───── Data provided ─────

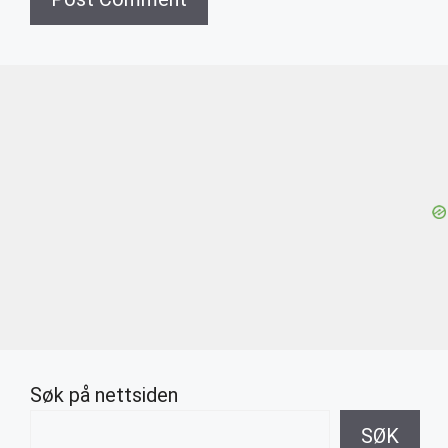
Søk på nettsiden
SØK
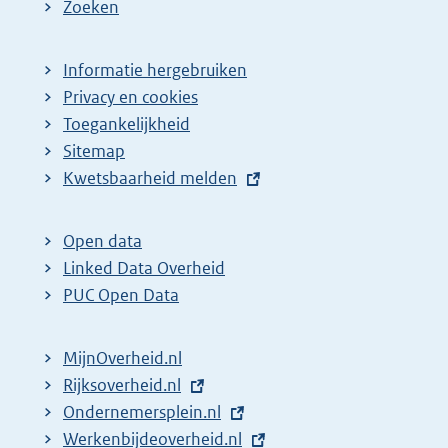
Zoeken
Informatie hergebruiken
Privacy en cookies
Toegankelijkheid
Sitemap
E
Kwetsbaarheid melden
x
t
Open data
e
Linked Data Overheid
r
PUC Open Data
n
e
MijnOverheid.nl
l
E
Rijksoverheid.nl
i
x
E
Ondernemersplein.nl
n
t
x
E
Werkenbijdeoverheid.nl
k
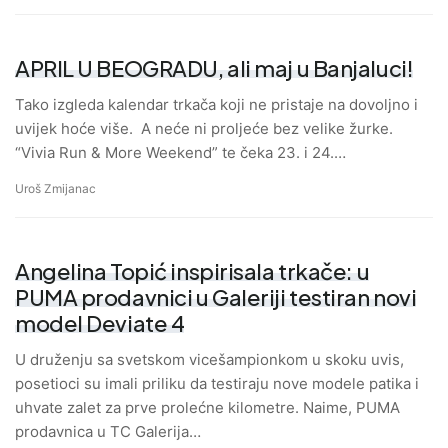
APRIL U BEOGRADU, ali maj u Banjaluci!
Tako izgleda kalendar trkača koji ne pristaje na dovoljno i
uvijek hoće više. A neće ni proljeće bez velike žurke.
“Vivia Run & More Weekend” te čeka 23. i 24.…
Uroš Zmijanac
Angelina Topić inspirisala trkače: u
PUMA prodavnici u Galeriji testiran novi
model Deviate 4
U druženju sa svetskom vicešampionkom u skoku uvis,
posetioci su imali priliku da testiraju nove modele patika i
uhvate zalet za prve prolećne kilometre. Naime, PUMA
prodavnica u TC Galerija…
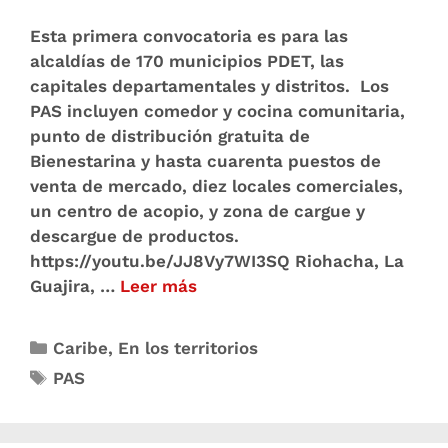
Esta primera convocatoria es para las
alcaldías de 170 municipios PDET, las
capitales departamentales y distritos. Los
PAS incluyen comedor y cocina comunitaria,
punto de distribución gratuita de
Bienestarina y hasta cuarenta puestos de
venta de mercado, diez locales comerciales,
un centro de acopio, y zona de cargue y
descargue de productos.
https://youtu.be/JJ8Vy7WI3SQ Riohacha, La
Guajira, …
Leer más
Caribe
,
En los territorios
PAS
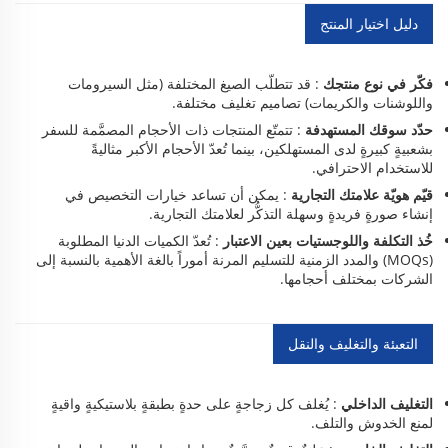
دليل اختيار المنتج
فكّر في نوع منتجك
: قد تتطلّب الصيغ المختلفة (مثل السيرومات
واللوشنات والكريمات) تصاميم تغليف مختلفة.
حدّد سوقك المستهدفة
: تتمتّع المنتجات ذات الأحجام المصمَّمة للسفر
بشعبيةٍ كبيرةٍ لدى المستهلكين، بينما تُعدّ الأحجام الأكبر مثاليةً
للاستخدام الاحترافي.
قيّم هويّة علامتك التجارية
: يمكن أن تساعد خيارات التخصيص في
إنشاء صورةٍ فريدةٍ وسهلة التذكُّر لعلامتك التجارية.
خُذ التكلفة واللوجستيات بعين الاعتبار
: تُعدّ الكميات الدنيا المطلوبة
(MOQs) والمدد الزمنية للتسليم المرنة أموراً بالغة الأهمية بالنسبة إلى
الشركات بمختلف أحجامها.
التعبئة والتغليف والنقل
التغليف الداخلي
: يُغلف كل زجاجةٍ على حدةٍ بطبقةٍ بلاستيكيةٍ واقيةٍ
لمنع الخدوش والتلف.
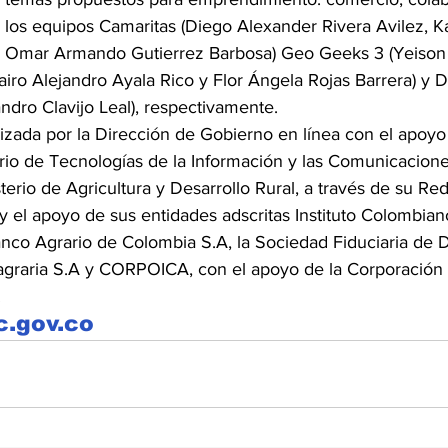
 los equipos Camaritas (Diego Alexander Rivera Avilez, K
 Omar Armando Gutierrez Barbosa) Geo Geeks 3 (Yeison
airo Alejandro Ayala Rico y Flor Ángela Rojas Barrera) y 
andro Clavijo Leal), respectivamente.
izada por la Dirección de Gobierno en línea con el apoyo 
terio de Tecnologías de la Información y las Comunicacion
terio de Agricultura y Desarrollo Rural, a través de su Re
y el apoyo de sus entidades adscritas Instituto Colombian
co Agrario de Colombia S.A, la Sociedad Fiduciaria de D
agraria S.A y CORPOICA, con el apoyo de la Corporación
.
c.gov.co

─────

Work task ::
Reproduce every entry above in full and exactly, though not its pictures.

Task solution ::
Søk på nettsiden
SØK
Zoeken
Informatie hergebruiken
Privacy en cookies
Toegankelijkheid
Sitemap
E
Kwetsbaarheid melden
x
t
Open data
e
Linked Data Overheid
r
PUC Open Data
n
e
MijnOverheid.nl
l
E
Rijksoverheid.nl
i
x
E
Ondernemersplein.nl
n
t
x
E
Werkenbijdeoverheid.nl
k
APRIL U BEOGRADU, ali maj u Banjaluci!
Tako izgleda kalendar trkača koji ne pristaje na dovoljno i
uvijek hoće više. A neće ni proljeće bez velike žurke.
“Vivia Run & More Weekend” te čeka 23. i 24.…
Uroš Zmijanac
Angelina Topić inspirisala trkače: u
PUMA prodavnici u Galeriji testiran novi
model Deviate 4
U druženju sa svetskom vicešampionkom u skoku uvis,
posetioci su imali priliku da testiraju nove modele patika i
uhvate zalet za prve prolećne kilometre. Naime, PUMA
prodavnica u TC Galerija…
Esta primera convocatoria es para las
alcaldías de 170 municipios PDET, las
capitales departamentales y distritos. Los
PAS incluyen comedor y cocina comunitaria,
punto de distribución gratuita de
Bienestarina y hasta cuarenta puestos de
venta de mercado, diez locales comerciales,
un centro de acopio, y zona de cargue y
descargue de productos.
https://youtu.be/JJ8Vy7WI3SQ Riohacha, La
Guajira, …
Leer más
Caribe
,
En los territorios
PAS
دليل اختيار المنتج
فكّر في نوع منتجك
: قد تتطلّب الصيغ المختلفة (مثل السيرومات
واللوشنات والكريمات) تصاميم تغليف مختلفة.
حدّد سوقك المستهدفة
: تتمتّع المنتجات ذات الأحجام المصمَّمة للسفر
بشعبيةٍ كبيرةٍ لدى المستهلكين، بينما تُعدّ الأحجام الأكبر مثاليةً
للاستخدام الاحترافي.
قيّم هويّة علامتك التجارية
: يمكن أن تساعد خيارات التخصيص في
إنشاء صورةٍ فريدةٍ وسهلة التذكُّر لعلامتك التجارية.
خُذ التكلفة واللوجستيات بعين الاعتبار
: تُعدّ الكميات الدنيا المطلوبة
(MOQs) والمدد الزمنية للتسليم المرنة أموراً بالغة الأهمية بالنسبة إلى
الشركات بمختلف أحجامها.
التعبئة والتغليف والنقل
التغليف الداخلي
: يُغلف كل زجاجةٍ على حدةٍ بطبقةٍ بلاستيكيةٍ واقيةٍ
لمنع الخدوش والتلف.
 los equipos Camaritas (Diego Alexander Rivera Avilez, K
 Omar Armando Gutierrez Barbosa) Geo Geeks 3 (Yeison
airo Alejandro Ayala Rico y Flor Ángela Rojas Barrera) y 
andro Clavijo Leal), respectivamente.
izada por la Dirección de Gobierno en línea con el apoyo 
terio de Tecnologías de la Información y las Comunicacion
terio de Agricultura y Desarrollo Rural, a través de su Re
y el apoyo de sus entidades adscritas Instituto Colombian
co Agrario de Colombia S.A, la Sociedad Fiduciaria de D
agraria S.A y CORPOICA, con el apoyo de la Corporación
.
c.gov.co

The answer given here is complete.